Information supplied Block Start
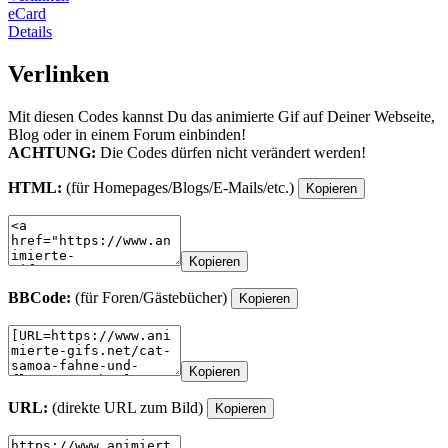
eCard
Details
Verlinken
Mit diesen Codes kannst Du das animierte Gif auf Deiner Webseite,
Blog oder in einem Forum einbinden!
ACHTUNG:
Die Codes dürfen nicht verändert werden!
HTML:
(für Homepages/Blogs/E-Mails/etc.)
Kopieren
Kopieren
BBCode:
(für Foren/Gästebücher)
Kopieren
Kopieren
URL:
(direkte URL zum Bild)
Kopieren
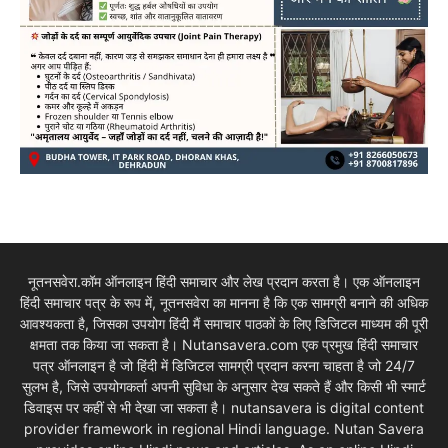
नूतनसवेरा.कॉम ऑनलाइन हिंदी समाचार और लेख प्रदान करता है। एक ऑनलाइन
हिंदी समाचार पत्र के रूप में, नूतनसवेरा का मानना है कि एक सामग्री बनाने की अधिक
आवश्यकता है, जिसका उपयोग हिंदी मैं समाचार पाठकों के लिए डिजिटल माध्यम की पूरी
क्षमता तक किया जा सकता है। Nutansavera.com एक प्रमुख हिंदी समाचार
पत्र ऑनलाइन है जो हिंदी में डिजिटल सामग्री प्रदान करना चाहता है जो 24/7
सुलभ है, जिसे उपयोगकर्ता अपनी सुविधा के अनुसार देख सकते हैं और किसी भी स्मार्ट
डिवाइस पर कहीं से भी देखा जा सकता है। nutansavera is digital content
provider framework in regional Hindi language. Nutan Savera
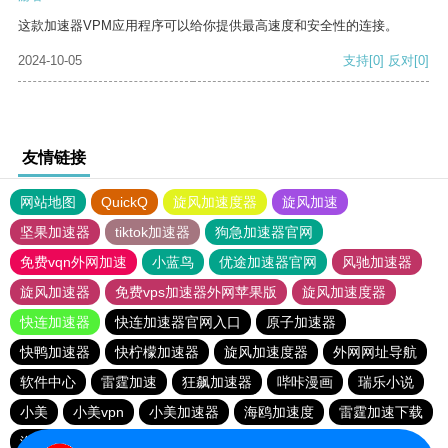
这款加速器VPM应用程序可以给你提供最高速度和安全性的连接。
2024-10-05
支持
[0]
反对
[0]
友情链接
网站地图
QuickQ
旋风加速度器
旋风加速
坚果加速器
tiktok加速器
狗急加速器官网
免费vqn外网加速
小蓝鸟
优途加速器官网
风驰加速器
旋风加速器
免费vps加速器外网苹果版
旋风加速度器
快连加速器
快连加速器官网入口
原子加速器
快鸭加速器
快柠檬加速器
旋风加速度器
外网网址导航
软件中心
雷霆加速
狂飙加速器
哔咔漫画
瑞乐小说
小美
小美vpn
小美加速器
海鸥加速度
雷霆加速下载
海鸥加速器下载
雷霆加速版ins
雷霆加速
Information supplied Block End
- _Assignment_
Only the pictures should be left out; the rest of the material above must be repeated exactly.

- _Reply_
eCard
Details
Verlinken
Mit diesen Codes kannst Du das animierte Gif auf Deiner Webseite,
Blog oder in einem Forum einbinden!
ACHTUNG:
Die Codes dürfen nicht verändert werden!
HTML:
(für Homepages/Blogs/E-Mails/etc.)
Kopieren
Kopieren
BBCode:
(für Foren/Gästebücher)
Kopieren
Kopieren
URL:
(direkte URL zum Bild)
Kopieren
नूतनसवेरा.कॉम ऑनलाइन हिंदी समाचार और लेख प्रदान करता है। एक ऑनलाइन
हिंदी समाचार पत्र के रूप में, नूतनसवेरा का मानना है कि एक सामग्री बनाने की अधिक
आवश्यकता है, जिसका उपयोग हिंदी मैं समाचार पाठकों के लिए डिजिटल माध्यम की पूरी
क्षमता तक किया जा सकता है। Nutansavera.com एक प्रमुख हिंदी समाचार
पत्र ऑनलाइन है जो हिंदी में डिजिटल सामग्री प्रदान करना चाहता है जो 24/7
सुलभ है, जिसे उपयोगकर्ता अपनी सुविधा के अनुसार देख सकते हैं और किसी भी स्मार्ट
डिवाइस पर कहीं से भी देखा जा सकता है। nutansavera is digital content
provider framework in regional Hindi language. Nutan Savera
这款加速器VPM应用程序可以给你提供最高速度和安全性的连接。
2024-10-05
支持
[0]
反对
[0]
友情链接
网站地图
QuickQ
旋风加速度器
旋风加速
坚果加速器
tiktok加速器
狗急加速器官网
免费vqn外网加速
小蓝鸟
优途加速器官网
风驰加速器
旋风加速器
免费vps加速器外网苹果版
旋风加速度器
快连加速器
快连加速器官网入口
原子加速器
快鸭加速器
快柠檬加速器
旋风加速度器
外网网址导航
软件中心
雷霆加速
狂飙加速器
哔咔漫画
瑞乐小说
小美
小美vpn
小美加速器
海鸥加速度
雷霆加速下载
海鸥加速器下载
雷霆加速版ins
雷霆加速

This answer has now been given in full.